Further clinical development of PF74, a lead compound targeting HIV-1 capsid, is impeded by low antiviral activity and inferior metabolic stability. By modifying the benzene (region I) and indole of PF74, we identified two potent compounds (7m and 7u) with significantly improved metabolic stability. Compared to PF74, 7u displayed greater metabolic stability in human liver microsomes (HLMs) with half-life (t_1/2) 109-fold that of PF74. Moreover, mechanism of action (MOA) studies demonstrated that 7m and 7u effectively mirrored the MOA of compounds that interact within the PF74 interprotomer pocket, showing direct and robust interactions with recombinant CA, and 7u displaying antiviral effects in both the early and late stages of HIV-1 replication. Furthermore, MD simulation corroborated that 7u was bound to the PF74 binding site, and the results of the online molinspiration software predicted that 7m and 7u had desirable physicochemical properties. Unexpectedly, this series of compounds exhibited better antiviral activity than PF74 against HIV-2, represented by compound 7m whose anti-HIV-2 activity was almost 5 times increased potency over PF74. Therefore, we have rationally redesigned the PF74 chemotype to inhibitors with novel structures and enhanced metabolic stability in this study. We hope that these new compounds can serve as a blueprint for developing a new generation of HIV treatment regimens.

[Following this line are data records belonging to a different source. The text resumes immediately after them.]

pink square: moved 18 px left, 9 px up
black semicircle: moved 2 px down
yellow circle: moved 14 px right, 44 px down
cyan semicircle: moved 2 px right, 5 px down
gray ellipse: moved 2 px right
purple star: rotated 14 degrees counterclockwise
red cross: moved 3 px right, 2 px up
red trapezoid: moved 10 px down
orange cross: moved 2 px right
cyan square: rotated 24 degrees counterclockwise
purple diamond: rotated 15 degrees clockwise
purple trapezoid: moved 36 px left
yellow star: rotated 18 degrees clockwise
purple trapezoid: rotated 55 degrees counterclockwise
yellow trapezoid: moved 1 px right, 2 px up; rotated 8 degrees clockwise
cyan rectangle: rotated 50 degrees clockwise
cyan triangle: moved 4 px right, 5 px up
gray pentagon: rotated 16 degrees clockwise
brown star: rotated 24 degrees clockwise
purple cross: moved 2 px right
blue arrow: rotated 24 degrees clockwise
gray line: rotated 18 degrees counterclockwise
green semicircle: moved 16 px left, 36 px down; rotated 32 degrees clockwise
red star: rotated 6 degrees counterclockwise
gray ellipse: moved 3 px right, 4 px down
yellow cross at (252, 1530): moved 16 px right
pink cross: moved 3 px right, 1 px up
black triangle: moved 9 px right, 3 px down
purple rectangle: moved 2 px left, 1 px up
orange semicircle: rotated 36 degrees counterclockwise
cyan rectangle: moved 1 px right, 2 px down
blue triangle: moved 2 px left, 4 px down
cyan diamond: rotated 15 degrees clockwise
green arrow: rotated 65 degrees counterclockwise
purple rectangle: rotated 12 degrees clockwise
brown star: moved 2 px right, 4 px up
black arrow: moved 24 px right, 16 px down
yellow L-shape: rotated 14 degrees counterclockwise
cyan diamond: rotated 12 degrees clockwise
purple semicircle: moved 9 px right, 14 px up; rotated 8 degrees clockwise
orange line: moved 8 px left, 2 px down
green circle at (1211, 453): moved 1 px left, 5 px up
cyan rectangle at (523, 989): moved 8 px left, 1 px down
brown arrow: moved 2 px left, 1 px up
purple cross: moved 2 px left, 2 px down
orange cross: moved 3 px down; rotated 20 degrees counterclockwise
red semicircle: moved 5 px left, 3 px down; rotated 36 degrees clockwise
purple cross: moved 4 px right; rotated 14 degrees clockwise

PF74 （一种针对 HIV-1 衣壳的先导化合物）的进一步临床开发受到抗病毒活性低和代谢稳定性差的阻碍。通过修饰PF74的苯（I区）和吲哚，我们确定了两种有效的化合物（7m和7u），其代谢稳定性显着提高。与PF74相比，7u在人肝微粒体 (HLM) 中表现出更高的代谢稳定性，半衰期 (t _{1/2 ) 是}PF74的 109 倍。此外，作用机制 (MOA) 研究表明，7m和7u有效地反映了在PF74 原体间口袋内相互作用的化合物的 MOA ，显示出与重组 CA 的直接和稳健的相互作用，并且7u在 HIV-1 复制的早期和晚期都显示出抗病毒作用。此外，MD 模拟证实7u与PF74结合位点结合，在线 molinspiration 软件的结果预测7m和7u具有理想的理化性质。没想到这一系列化合物对HIV-2表现出比PF74更好的抗病毒活性，以化合物7m为代表其抗 HIV-2 活性几乎是PF74的 5 倍。因此，我们在本研究中合理地将PF74化学型重新设计为具有新结构和增强代谢稳定性的抑制剂。我们希望这些新化合物可以作为开发新一代 HIV 治疗方案的蓝图。